TIGSource Forums

Developer => Technical => Topic started by: soryy708 on October 29, 2013, 07:45:42 PM



Title: Software design, client-server architecture, and game state
Post by: soryy708 on October 29, 2013, 07:45:42 PM
Greetings fellows.
I've been trying to "un-fuck" a fuck-up I've gotten myself into by having a container for all game state related things. Unfortunately, it needs to know too much and I end up with C/C++ header nightmare. I need to re-think my strategy.

My failed attempt was to have a State class which simply contains all game objects, the player, input (keyboard and mouse state), yadda yadda, and then pass it around.
Need to render? Pass it a state object. The renderer uses get() methods to get the information it needs. Need to do logic? Pass it a state object and it will iterate over it, calling callbacks. And most importantly:
Need to be dictated by the server? Pass a reference to the state object to the networking class, and it will modify the right values to synchronize with the server, in addition to getting the information it needs to upload to the server.
Unfortunately, it doesn't work out too well the way I do it.

How do you guys do it?
How do you keep track of the game state (and make sure that the correct modules can get all information they need) plus have it friendly to networking using client-server architecture?
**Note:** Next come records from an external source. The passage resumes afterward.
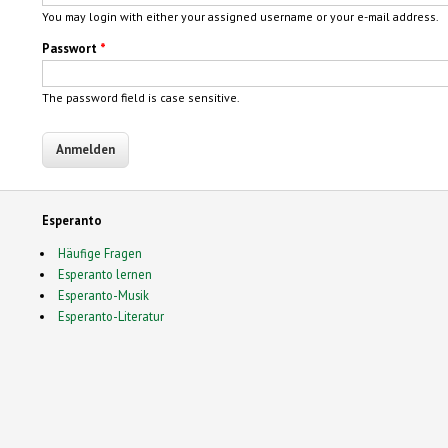
You may login with either your assigned username or your e-mail address.
Passwort
*
The password field is case sensitive.
Esperanto
Häufige Fragen
Esperanto lernen
Esperanto-Musik
Esperanto-Literatur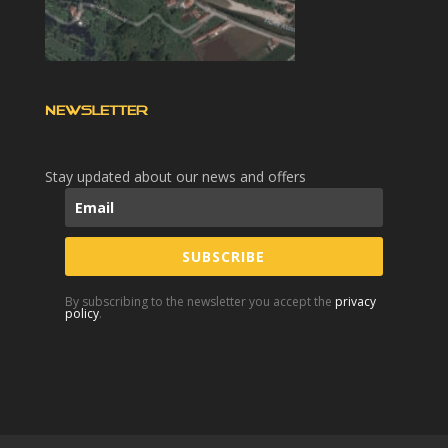
NEWSLETTER
Stay updated about our news and offers
SUBSCRIBE
By subscribing to the newsletter you accept the
privacy
policy
.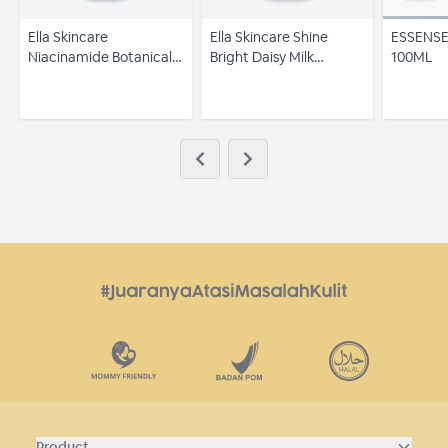
Ella Skincare
Ella Skincare Shine
ESSENSE
Niacinamide Botanical
Bright Daisy Milk
100ML
Cica Essence with
Cleansing with Aloe
Centela Asiatica
Barbadensis Leaf
Extract
extract
Product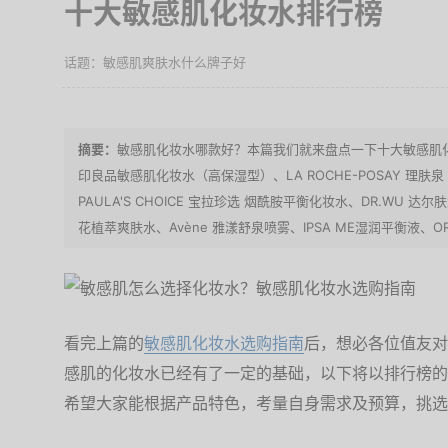
十大敏感肌化妆水排行榜
敏感肌爽肤水什么牌子好
敏感肌化妆水哪款好？本篇我们就来盘点一下十大敏感肌化妆水：
印良品敏感肌化妆水（高保湿型）、LA ROCHE-POSAY 理
PAULA'S CHOICE 宝拉珍选 烟酰胺平衡化妆水、DR.WU 达
花植萃爽肤水、Avène 雅漾舒泉喷雾、IPSA ME湿润平衡液、OR
看完上篇的
敏感肌化妆水选购指南
后，想必各位值友对
感肌的化妆水已经有了一定的基础，以下将以排行榜的
希望大家能根据产品特色，考量自身需求及预算，挑选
Title: Re: Software design, client-server architecture, and game state
Post by: _matt_ on October 29, 2013, 09:28:41 PM
This is a good question, and very similar to a post I opened a few days ago.  I am very interested to hear the responses!

My opinion, having read about this for the past few days is just to focus on making your objects as modular as possible.
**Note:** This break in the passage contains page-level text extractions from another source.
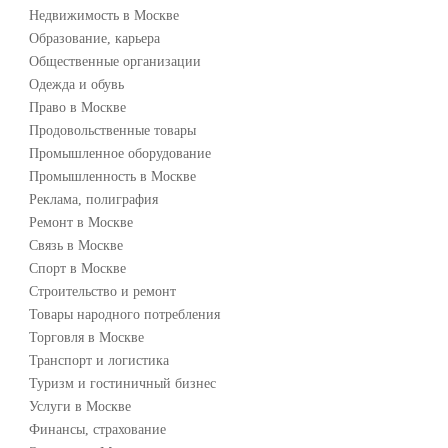
Недвижимость в Москве
Образование, карьера
Общественные организации
Одежда и обувь
Право в Москве
Продовольственные товары
Промышленное оборудование
Промышленность в Москве
Реклама, полиграфия
Ремонт в Москве
Связь в Москве
Спорт в Москве
Строительство и ремонт
Товары народного потребления
Торговля в Москве
Транспорт и логистика
Туризм и гостиничный бизнес
Услуги в Москве
Финансы, страхование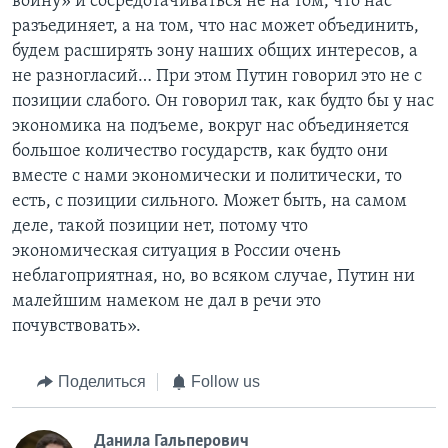
войну» и сосредотачиваться не на том, что нас
разъединяет, а на том, что нас может объединить,
будем расширять зону наших общих интересов, а
не разногласий… При этом Путин говорил это не с
позиции слабого. Он говорил так, как будто бы у нас
экономика на подъеме, вокруг нас объединяется
большое количество государств, как будто они
вместе с нами экономически и политически, то
есть, с позиции сильного. Может быть, на самом
деле, такой позиции нет, потому что
экономическая ситуация в России очень
неблагоприятная, но, во всяком случае, Путин ни
малейшим намеком не дал в речи это
почувствовать».
Поделиться
Follow us
Данила Гальперович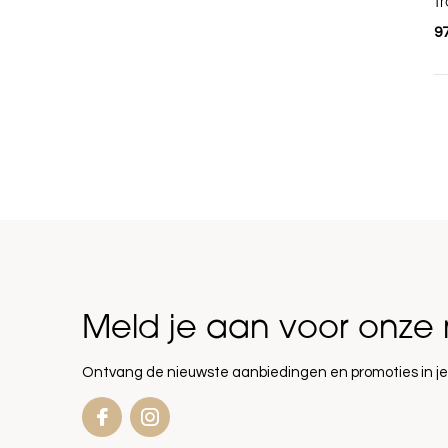
Tr
97
Meld je aan voor onze 
Ontvang de nieuwste aanbiedingen en promoties in je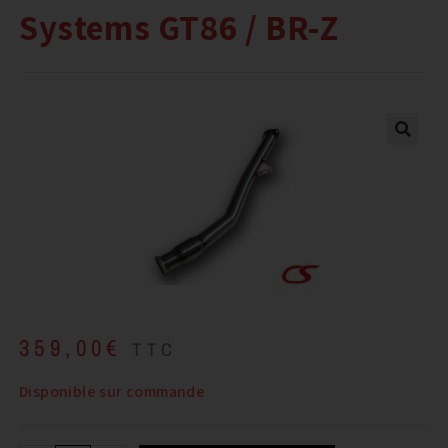
Systems GT86 / BR-Z
359,00
€
TTC
Disponible sur commande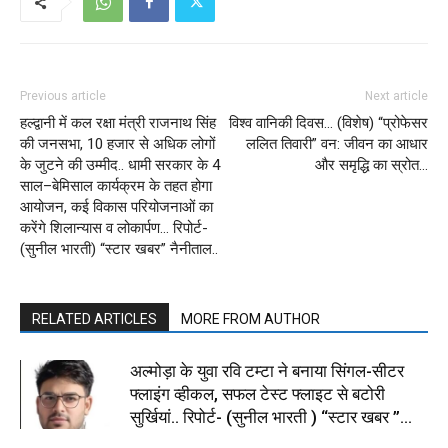
Previous article
Next article
हल्द्वानी में कल रक्षा मंत्री राजनाथ सिंह
विश्व वानिकी दिवस… (विशेष) “प्रोफेसर
की जनसभा, 10 हजार से अधिक लोगों
ललित तिवारी” वन: जीवन का आधार
के जुटने की उम्मीद.. धामी सरकार के 4
और समृद्धि का स्रोत…
साल–बेमिसाल कार्यक्रम के तहत होगा
आयोजन, कई विकास परियोजनाओं का
करेंगे शिलान्यास व लोकार्पण… रिपोर्ट-
(सुनील भारती) “स्टार खबर” नैनीताल..
RELATED ARTICLES
MORE FROM AUTHOR
अल्मोड़ा के युवा रवि टम्टा ने बनाया सिंगल-सीटर
फ्लाइंग व्हीकल, सफल टेस्ट फ्लाइट से बटोरी
सुर्खियां.. रिपोर्ट- (सुनील भारती ) “स्टार खबर ”...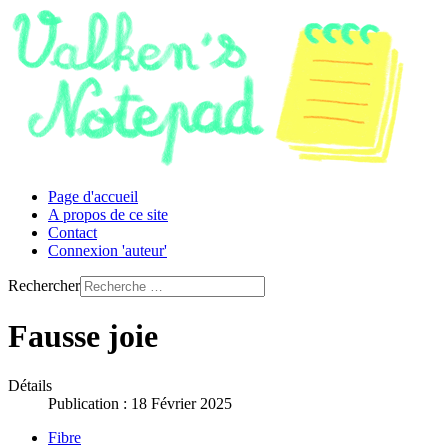
Page d'accueil
A propos de ce site
Contact
Connexion 'auteur'
Rechercher
Fausse joie
Détails
Publication : 18 Février 2025
Fibre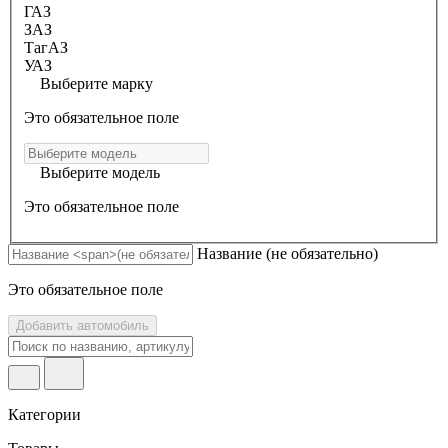
ГАЗ
ЗАЗ
ТагАЗ
УАЗ
Выберите марку
Это обязательное поле
Выберите модель
Это обязательное поле
Название
(не обязательно)
Это обязательное поле
Добавить автомобиль
Категории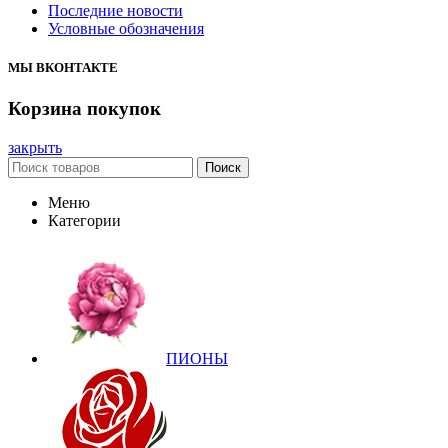
Последние новости
Условные обозначения
МЫ ВКОНТАКТЕ
Корзина покупок
закрыть
Поиск
Меню
Категории
ПИОНЫ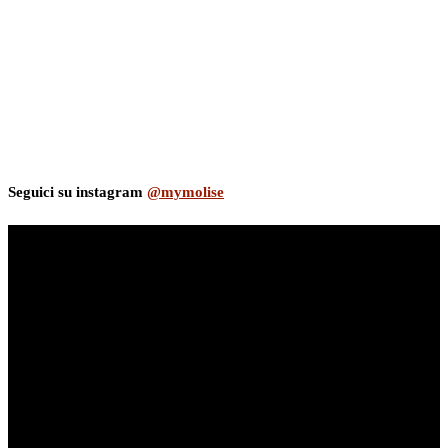
Seguici su instagram
@mymolise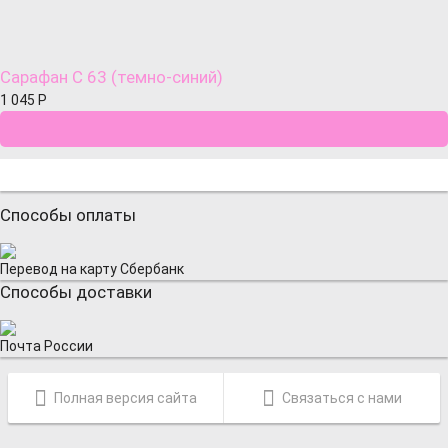
Сарафан С 63 (темно-синий)
1 045
Р
Способы оплаты
Перевод на карту Сбербанк
Способы доставки
Почта России
Полная версия сайта
Связаться с нами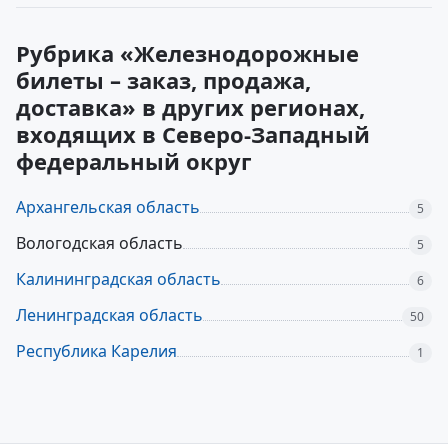
Рубрика «Железнодорожные
билеты – заказ, продажа,
доставка» в других регионах,
входящих в Северо-Западный
федеральный округ
Архангельская область
5
Вологодская область
5
Калининградская область
6
Ленинградская область
50
Республика Карелия
1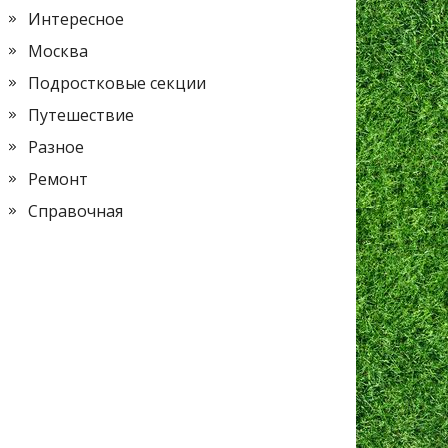
Интересное
Москва
Подростковые секции
Путешествие
Разное
Ремонт
Справочная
Now that being said, you seem fairly advanced and will likely not be satisfied with that answer.  What I came across was the model-view-controller approach, which might suit you.  You basically put the game state in the model.  You have controllers (and sub-controllers when things get complex) for AI, physics, user input, etc.  There are views to render to the screen or to provide feedback over the network.  The controllers can update the view and the model (or you can use a subscription system which might be overkill), the view can pull from the model and the model knows nothing about the view or the controller.  Anyways, just learning so perhaps I am just confusing things by posting but thought I'd pass on what I've found.




Title: Re: Software design, client-server architecture, and game state
Post by: George Michaels on October 30, 2013, 12:55:21 AM
I do it by doing the exact opposite of what youve got op... Instead of everything querying the state class, make the state class call and set things in the other components.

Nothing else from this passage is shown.